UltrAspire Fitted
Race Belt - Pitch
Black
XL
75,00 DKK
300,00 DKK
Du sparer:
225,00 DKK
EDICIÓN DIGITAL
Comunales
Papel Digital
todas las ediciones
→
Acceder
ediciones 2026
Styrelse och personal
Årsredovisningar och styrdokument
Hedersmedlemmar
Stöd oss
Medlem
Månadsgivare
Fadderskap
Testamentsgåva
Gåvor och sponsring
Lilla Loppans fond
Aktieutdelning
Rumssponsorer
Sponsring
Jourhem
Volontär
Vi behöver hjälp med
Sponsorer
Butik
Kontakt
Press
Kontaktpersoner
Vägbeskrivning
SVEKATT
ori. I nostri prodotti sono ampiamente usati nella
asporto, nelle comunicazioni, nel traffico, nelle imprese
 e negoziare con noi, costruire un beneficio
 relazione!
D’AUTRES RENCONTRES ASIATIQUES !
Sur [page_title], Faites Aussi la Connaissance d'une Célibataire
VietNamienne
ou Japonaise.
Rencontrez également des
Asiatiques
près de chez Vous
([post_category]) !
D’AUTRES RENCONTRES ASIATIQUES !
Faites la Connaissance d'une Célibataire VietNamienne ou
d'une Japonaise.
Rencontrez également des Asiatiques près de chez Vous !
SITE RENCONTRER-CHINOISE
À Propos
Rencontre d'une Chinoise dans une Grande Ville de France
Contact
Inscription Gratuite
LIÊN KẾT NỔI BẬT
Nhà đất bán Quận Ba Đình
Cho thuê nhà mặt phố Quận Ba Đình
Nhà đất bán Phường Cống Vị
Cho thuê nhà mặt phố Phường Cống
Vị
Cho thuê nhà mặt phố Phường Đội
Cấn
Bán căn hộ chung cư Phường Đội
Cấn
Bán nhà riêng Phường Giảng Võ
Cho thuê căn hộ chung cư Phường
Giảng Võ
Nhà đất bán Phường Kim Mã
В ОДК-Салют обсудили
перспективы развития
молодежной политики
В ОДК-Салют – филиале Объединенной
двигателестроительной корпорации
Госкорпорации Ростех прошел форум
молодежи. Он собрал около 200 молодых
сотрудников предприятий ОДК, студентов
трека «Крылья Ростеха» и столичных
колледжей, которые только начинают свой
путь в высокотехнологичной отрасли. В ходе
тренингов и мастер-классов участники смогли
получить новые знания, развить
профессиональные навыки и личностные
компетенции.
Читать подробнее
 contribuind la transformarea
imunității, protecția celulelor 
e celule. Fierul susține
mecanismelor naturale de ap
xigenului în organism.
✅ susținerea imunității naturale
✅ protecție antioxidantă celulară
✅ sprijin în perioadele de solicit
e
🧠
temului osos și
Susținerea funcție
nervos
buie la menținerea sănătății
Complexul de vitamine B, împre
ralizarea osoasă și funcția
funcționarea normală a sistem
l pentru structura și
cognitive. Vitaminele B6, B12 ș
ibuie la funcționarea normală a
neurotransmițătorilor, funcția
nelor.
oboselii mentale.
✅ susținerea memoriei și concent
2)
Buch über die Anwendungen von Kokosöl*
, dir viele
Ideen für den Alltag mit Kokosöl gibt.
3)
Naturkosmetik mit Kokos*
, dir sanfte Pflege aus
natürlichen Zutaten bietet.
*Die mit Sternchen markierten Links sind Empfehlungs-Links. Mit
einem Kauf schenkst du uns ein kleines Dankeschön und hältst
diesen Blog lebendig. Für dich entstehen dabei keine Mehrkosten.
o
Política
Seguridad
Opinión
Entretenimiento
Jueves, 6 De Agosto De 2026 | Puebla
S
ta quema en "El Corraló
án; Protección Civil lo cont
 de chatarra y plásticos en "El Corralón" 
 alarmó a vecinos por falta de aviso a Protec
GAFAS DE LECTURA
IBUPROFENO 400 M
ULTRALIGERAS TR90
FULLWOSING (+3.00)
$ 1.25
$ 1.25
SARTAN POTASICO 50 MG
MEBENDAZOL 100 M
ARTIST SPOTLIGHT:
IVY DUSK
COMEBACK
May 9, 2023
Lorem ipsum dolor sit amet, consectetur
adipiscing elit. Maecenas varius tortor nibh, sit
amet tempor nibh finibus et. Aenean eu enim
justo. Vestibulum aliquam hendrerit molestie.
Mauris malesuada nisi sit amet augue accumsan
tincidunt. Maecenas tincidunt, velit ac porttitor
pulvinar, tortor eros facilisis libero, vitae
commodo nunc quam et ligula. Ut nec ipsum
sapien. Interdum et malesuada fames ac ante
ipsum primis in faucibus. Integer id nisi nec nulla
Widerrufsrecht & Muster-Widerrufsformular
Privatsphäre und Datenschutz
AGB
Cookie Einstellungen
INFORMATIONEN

Directions for this task: Take the data above and reproduce it exactly.

Exercise response:
UltrAspire Fitted
Race Belt - Pitch
Black
XL
75,00 DKK
300,00 DKK
Du sparer:
225,00 DKK
EDICIÓN DIGITAL
Comunales
Papel Digital
todas las ediciones
→
Acceder
ediciones 2026
Styrelse och personal
Årsredovisningar och styrdokument
Hedersmedlemmar
Stöd oss
Medlem
Månadsgivare
Fadderskap
Testamentsgåva
Gåvor och sponsring
Lilla Loppans fond
Aktieutdelning
Rumssponsorer
Sponsring
Jourhem
Volontär
Vi behöver hjälp med
Sponsorer
Butik
Kontakt
Press
Kontaktpersoner
Vägbeskrivning
SVEKATT
ori. I nostri prodotti sono ampiamente usati nella
asporto, nelle comunicazioni, nel traffico, nelle imprese
 e negoziare con noi, costruire un beneficio
 relazione!
D’AUTRES RENCONTRES ASIATIQUES !
Sur [page_title], Faites Aussi la Connaissance d'une Célibataire
VietNamienne
ou Japonaise.
Rencontrez également des
Asiatiques
près de chez Vous
([post_category]) !
D’AUTRES RENCONTRES ASIATIQUES !
Faites la Connaissance d'une Célibataire VietNamienne ou
d'une Japonaise.
Rencontrez également des Asiatiques près de chez Vous !
SITE RENCONTRER-CHINOISE
À Propos
Rencontre d'une Chinoise dans une Grande Ville de France
Contact
Inscription Gratuite
LIÊN KẾT NỔI BẬT
Nhà đất bán Quận Ba Đình
Cho thuê nhà mặt phố Quận Ba Đình
Nhà đất bán Phường Cống Vị
Cho thuê nhà mặt phố Phường Cống
Vị
Cho thuê nhà mặt phố Phường Đội
Cấn
Bán căn hộ chung cư Phường Đội
Cấn
Bán nhà riêng Phường Giảng Võ
Cho thuê căn hộ chung cư Phường
Giảng Võ
Nhà đất bán Phường Kim Mã
В ОДК-Салют обсудили
перспективы развития
молодежной политики
В ОДК-Салют – филиале Объединенной
двигателестроительной корпорации
Госкорпорации Ростех прошел форум
молодежи. Он собрал около 200 молодых
сотрудников предприятий ОДК, студентов
трека «Крылья Ростеха» и столичных
колледжей, которые только начинают свой
путь в высокотехнологичной отрасли. В ходе
тренингов и мастер-классов участники смогли
получить новые знания, развить
профессиональные навыки и личностные
компетенции.
Читать подробнее
 contribuind la transformarea
imunității, protecția celulelor 
e celule. Fierul susține
mecanismelor naturale de ap
xigenului în organism.
✅ susținerea imunității naturale
✅ protecție antioxidantă celulară
✅ sprijin în perioadele de solicit
e
🧠
temului osos și
Susținerea funcție
nervos
buie la menținerea sănătății
Complexul de vitamine B, împre
ralizarea osoasă și funcția
funcționarea normală a sistem
l pentru structura și
cognitive. Vitaminele B6, B12 ș
ibuie la funcționarea normală a
neurotransmițătorilor, funcția
nelor.
oboselii mentale.
✅ susținerea memoriei și concent
2)
Buch über die Anwendungen von Kokosöl*
, dir viele
Ideen für den Alltag mit Kokosöl gibt.
3)
Naturkosmetik mit Kokos*
, dir sanfte Pflege aus
natürlichen Zutaten bietet.
*Die mit Sternchen markierten Links sind Empfehlungs-Links. Mit
einem Kauf schenkst du uns ein kleines Dankeschön und hältst
diesen Blog lebendig. Für dich entstehen dabei keine Mehrkosten.
o
Política
Seguridad
Opinión
Entretenimiento
Jueves, 6 De Agosto De 2026 | Puebla
S
ta quema en "El Corraló
án; Protección Civil lo cont
 de chatarra y plásticos en "El Corralón" 
 alarmó a vecinos por falta de aviso a Protec
GAFAS DE LECTURA
IBUPROFENO 400 M
ULTRALIGERAS TR90
FULLWOSING (+3.00)
$ 1.25
$ 1.25
SARTAN POTASICO 50 MG
MEBENDAZOL 100 M
ARTIST SPOTLIGHT:
IVY DUSK
COMEBACK
May 9, 2023
Lorem ipsum dolor sit amet, consectetur
adipiscing elit. Maecenas varius tortor nibh, sit
amet tempor nibh finibus et. Aenean eu enim
justo. Vestibulum aliquam hendrerit molestie.
Mauris malesuada nisi sit amet augue accumsan
tincidunt. Maecenas tincidunt, velit ac porttitor
pulvinar, tortor eros facilisis libero, vitae
commodo nunc quam et ligula. Ut nec ipsum
sapien. Interdum et malesuada fames ac ante
ipsum primis in faucibus. Integer id nisi nec nulla
Widerrufsrecht & Muster-Widerrufsformular
Privatsphäre und Datenschutz
AGB
Cookie Einstellungen
INFORMATIONEN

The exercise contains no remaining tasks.